__WHAT THE TASK REQUIRES__. Strip out the pictures and output each remaining line of the data word for word.

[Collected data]
-- Opening Marker --

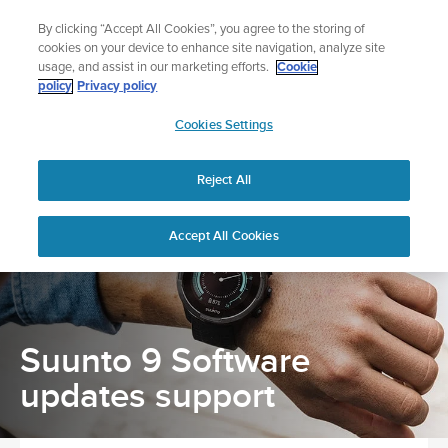
Skip
The ultimate performance watch out now!
By clicking “Accept All Cookies”, you agree to the storing of
to
Shop Race 2
cookies on your device to enhance site navigation, analyze site
content
usage, and assist in our marketing efforts.
Cookie
policy
Privacy policy
SUUNTO
Cookies Settings
APAC
Home
Support
Software updates
Reject All
Suunto 9 Software updates support
Accept All Cookies
Suunto 9 Software
updates support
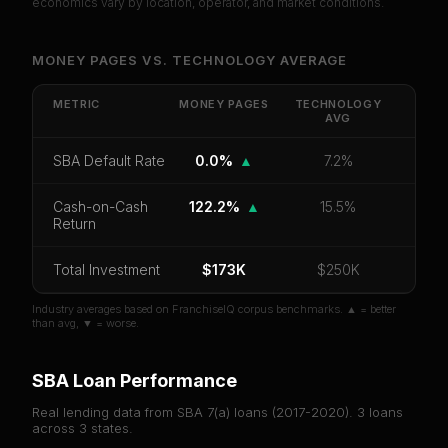
economics vary by location, operator, and market conditions.
Unlock Full Franchise Analysis
MONEY PAGES
VS.
TECHNOLOGY
AVERAGE
Get cash-on-cash return, payback period, SBA
default rate, and red flag details for
Money Pages
.
METRIC
MONEY PAGES
TECHNOLOGY
AVG
CoC Return
Payback Period
SBA Default Rate
SBA Default Rate
0.0%
▲
7.2%
Median Revenue
Ebitda Margin
Risk Score
Cash-on-Cash
122.2%
▲
15.5%
Unlock 10 Reports - $19.99
Return
Or
sign in
if you already purchased
Total Investment
$173K
$250K
Industry averages based on FranchiseIQ corpus benchmarks. ▲ = better
than avg, ▼ = worse.
SBA Loan Performance
Real lending data from SBA 7(a) loans (
2017-2020
).
3
loans
across
3
states.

-- Closing Marker --

__YOUR RESPONSE__.
Skip
The ultimate performance watch out now!
By clicking “Accept All Cookies”, you agree to the storing of
to
Shop Race 2
cookies on your device to enhance site navigation, analyze site
content
usage, and assist in our marketing efforts.
Cookie
policy
Privacy policy
SUUNTO
Cookies Settings
APAC
Home
Support
Software updates
Reject All
Suunto 9 Software updates support
Accept All Cookies
Suunto 9 Software
updates support
economics vary by location, operator, and market conditions.
Unlock Full Franchise Analysis
MONEY PAGES
VS.
TECHNOLOGY
AVERAGE
Get cash-on-cash return, payback period, SBA
default rate, and red flag details for
Money Pages
.
METRIC
MONEY PAGES
TECHNOLOGY
AVG
CoC Return
Payback Period
SBA Default Rate
SBA Default Rate
0.0%
▲
7.2%
Median Revenue
Ebitda Margin
Risk Score
Cash-on-Cash
122.2%
▲
15.5%
Unlock 10 Reports - $19.99
Return
Or
sign in
if you already purchased
Total Investment
$173K
$250K
Industry averages based on FranchiseIQ corpus benchmarks. ▲ = better
than avg, ▼ = worse.
SBA Loan Performance
Real lending data from SBA 7(a) loans (
2017-2020
).
3
loans
across
3
states.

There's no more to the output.